Troubleshooting other R issues

In addition to the Local/Global package conflict issue described above, other issues can arise involving R Studio Server (or less commonly, command-line R).

R Studio Server becomes unresponsive

One common problem is that R Studio Server may become unresponsive, even with repeated attempts to establish a new session. To troubleshoot this sort of issue, close the R Studio Server application and make some R-associated files and directories invisible to R like this:

mv ~/.rstudio ~/.rstudio.bak
mv ~/.RData ~/.RData.bak  

Note that .RData files may be in different directories. For example, if you a working in an R Project you have set up, there may be an .RData file in the project directory.
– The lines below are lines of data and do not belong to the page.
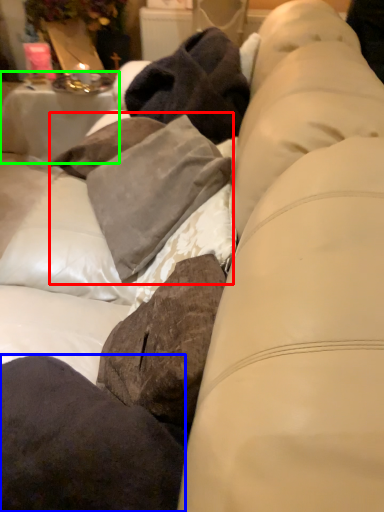 Question: Which object is the closest to the clothing (highlighted by a red box)? Choose among these: pillow (highlighted by a blue box) or table (highlighted by a green box).

Choices:
 (A) pillow
 (B) table

Answer: (A) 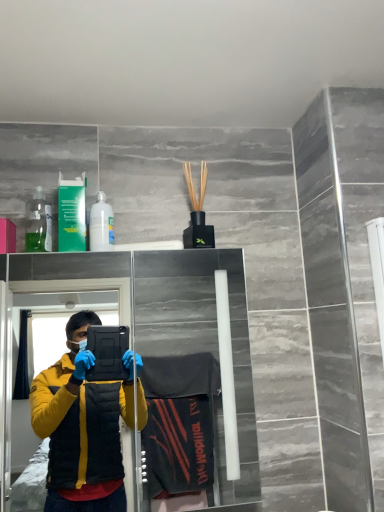 Question: Should I look upward or downward to see transparent glass door at upper center?

Choices:
 (A) up
 (B) down

Answer: (B)

Question: From a real-world perspective, is white matte bottle at upper left located beneath transparent glass door at upper center?

Choices:
 (A) yes
 (B) no

Answer: (B)

Question: From the image's perspective, is white matte bottle at upper left under transparent glass door at upper center?

Choices:
 (A) no
 (B) yes

Answer: (A)

Question: Considering the relative sizes of white matte bottle at upper left and transparent glass door at upper center in the image provided, is white matte bottle at upper left taller than transparent glass door at upper center?

Choices:
 (A) yes
 (B) no

Answer: (B)

Question: Does white matte bottle at upper left have a lesser width compared to transparent glass door at upper center?

Choices:
 (A) no
 (B) yes

Answer: (B)

Question: Does white matte bottle at upper left lie behind transparent glass door at upper center?

Choices:
 (A) yes
 (B) no

Answer: (A)

Question: Considering the relative sizes of white matte bottle at upper left and transparent glass door at upper center in the image provided, is white matte bottle at upper left wider than transparent glass door at upper center?

Choices:
 (A) yes
 (B) no

Answer: (B)

Question: Is transparent glass door at upper center not close to transparent plastic bottle at upper left?

Choices:
 (A) yes
 (B) no

Answer: (A)

Question: From the image's perspective, is transparent glass door at upper center located beneath transparent plastic bottle at upper left?

Choices:
 (A) no
 (B) yes

Answer: (B)

Question: Is transparent glass door at upper center turned away from transparent plastic bottle at upper left?

Choices:
 (A) yes
 (B) no

Answer: (B)

Question: From a real-world perspective, is transparent glass door at upper center on top of transparent plastic bottle at upper left?

Choices:
 (A) yes
 (B) no

Answer: (B)

Question: Is transparent glass door at upper center outside of transparent plastic bottle at upper left?

Choices:
 (A) yes
 (B) no

Answer: (A)

Question: Does transparent glass door at upper center come in front of transparent plastic bottle at upper left?

Choices:
 (A) no
 (B) yes

Answer: (B)

Question: Is transparent plastic bottle at upper left closer to camera compared to white matte bottle at upper left?

Choices:
 (A) no
 (B) yes

Answer: (A) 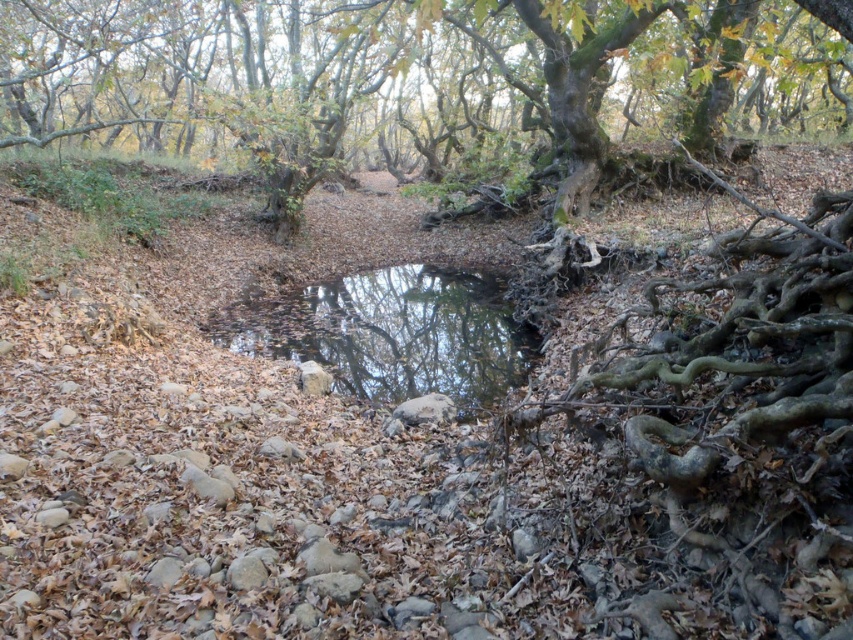 You are a hiker who has just arrived at the forest scene. You need to cross from the green mossy tree at center to the clear water at center. Given that your backpack has a weight limit of 20 kg, and you are carrying 18 kg already, can you safely make this journey if the path between them requires crossing a rocky terrain that adds 1 kg of extra weight due to the difficulty?

The distance between the green mossy tree at center and the clear water at center is 15.60 meters. Since the rocky terrain adds 1 kg to your load, your total weight would be 19 kg, which is under the 20 kg limit. Therefore, you can safely make the journey.

You are standing at the origin point in this forest scene. Where is the green mossy tree at center located in terms of its 2D coordinates?

The green mossy tree at center is located at the 2D coordinates of point (426, 88). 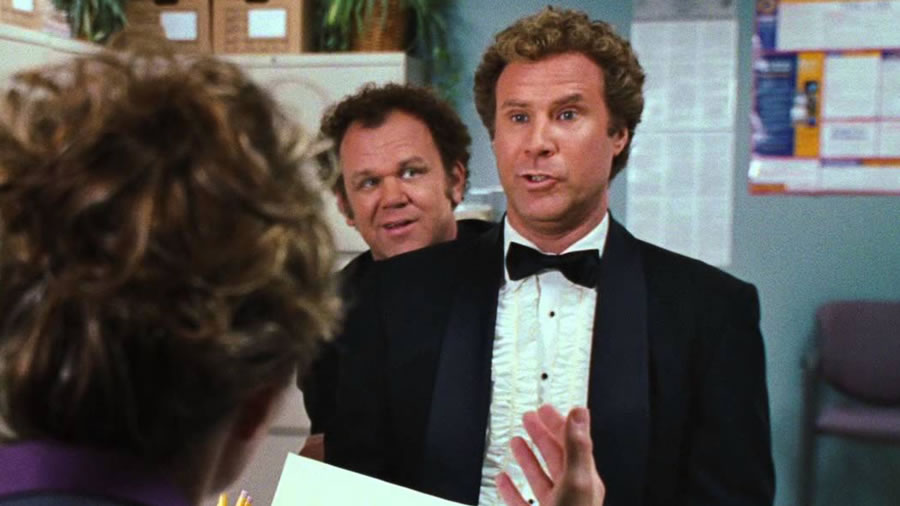 I want to click on wall, so [778, 226]. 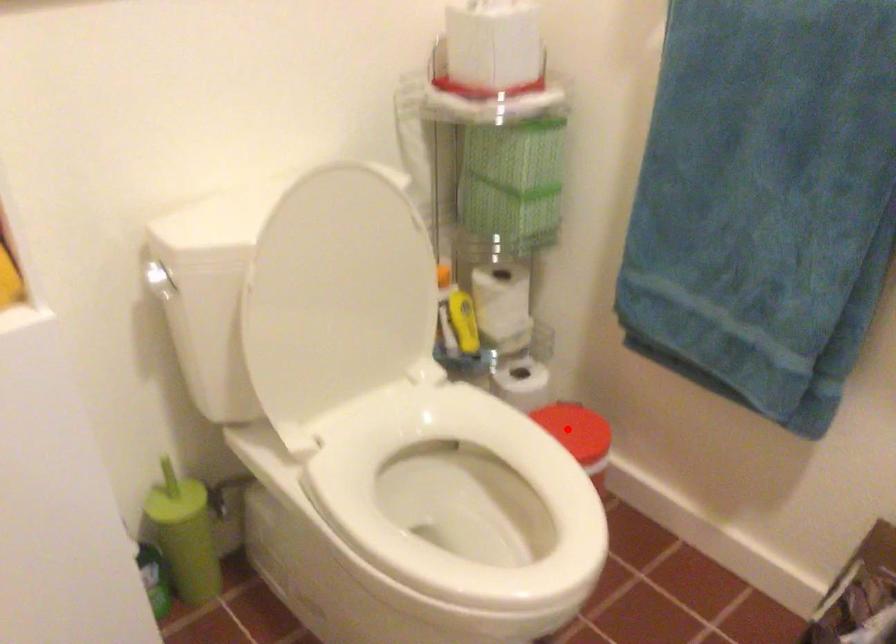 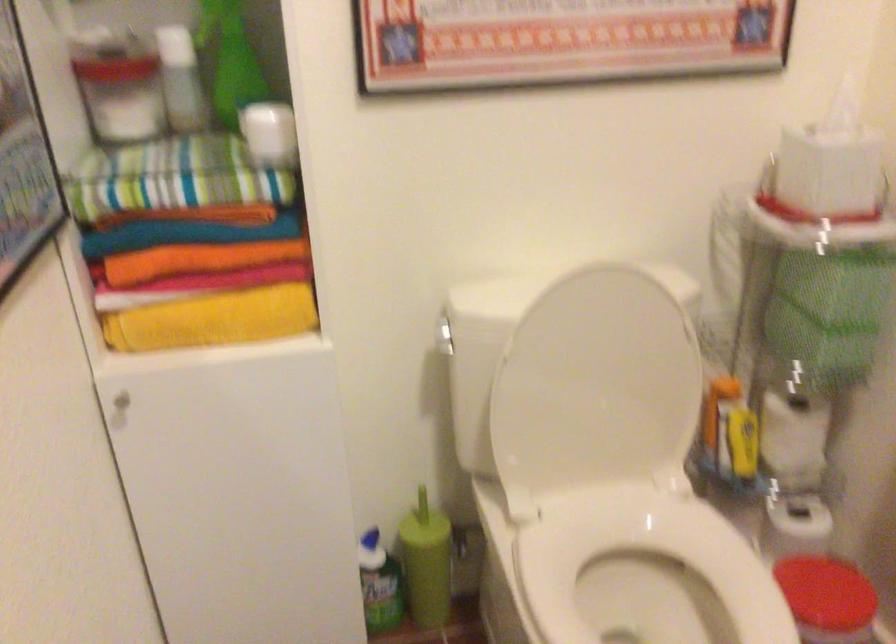 Where in the second image is the point corresponding to the highlighted location from the first image?

(824, 591) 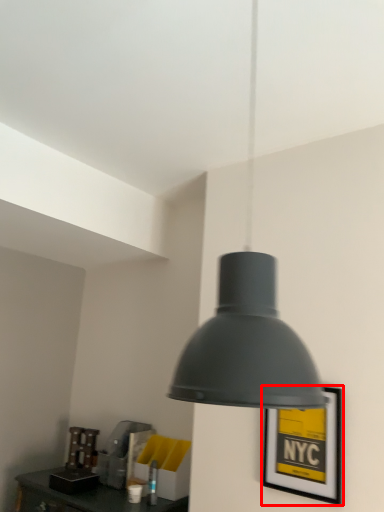 Question: From the image's perspective, where is picture frame (annotated by the red box) located relative to lamp?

Large .RData files can be extremely slow to load from both R and R Studio Server. If you must save R data this way, consider renaming the .RData file to a different name so that it can be loaded explicitly only when needed, instead of always when R is invoked.

Disk quota exceeded

Another type of problem can arise when a user's 100 GB Home directory quota has been exceeded. This can produce errors when trying to start R Studio Server or R, perform work in R, or even install additional packages. For example, you may see a "Cannot connect to service" message after logging in to R Studio Server. Or, if an R session has been established and saving a new file would exceed the Home directory quota, users will often (but not always) see an error like the following:

cannot create file'/stor/home/abattenh/output.tsv', reason 'Disk quota exceeded

To determine the status of your Home directory quota, just use SSH to login to one of your POD's compute servers. A message such as the one below will be displayed:

Quota Report for abattenh
Mount Point          Used            Total      Last Checked
stor/home/abattenh   52G (51%)       100G       Mon 21 Sep 2020 11:32:02 AM CDT

If this issue arises, you should Contact Us to help relocate some of your Home directory contents to your Work or Scratch area. Just moving them yourself does not resolve the problem because Home directories have frequent snapshots taken that preserve copies of deleted files, and it requires a systems administrator to remove these snapshots (see Home directories for more information).

This issue can arise because R's default input/output directory is the user's home directory – but large files should not be stored or created there due to the 100 GB quota. Instead, R processing of large files should take place in the user's Work or Scratch area (e.g. /stor/work/<user's group name> or /stor/scratch/<user's group name>; users can find out which group(s) they belong to by typing the groups command on the command line). Users can navigate to Work or Scratch area directories using R's setwd function or using R Studio Server's file browser (e.g. via "Session" menu → "Set Working Directory" → "Choose Directory", or when a new R Project is created). Note that R Studio Server's file browser dialog will default to the user's Home directory, and the full path of the desired Work or Scratch area must be typed in.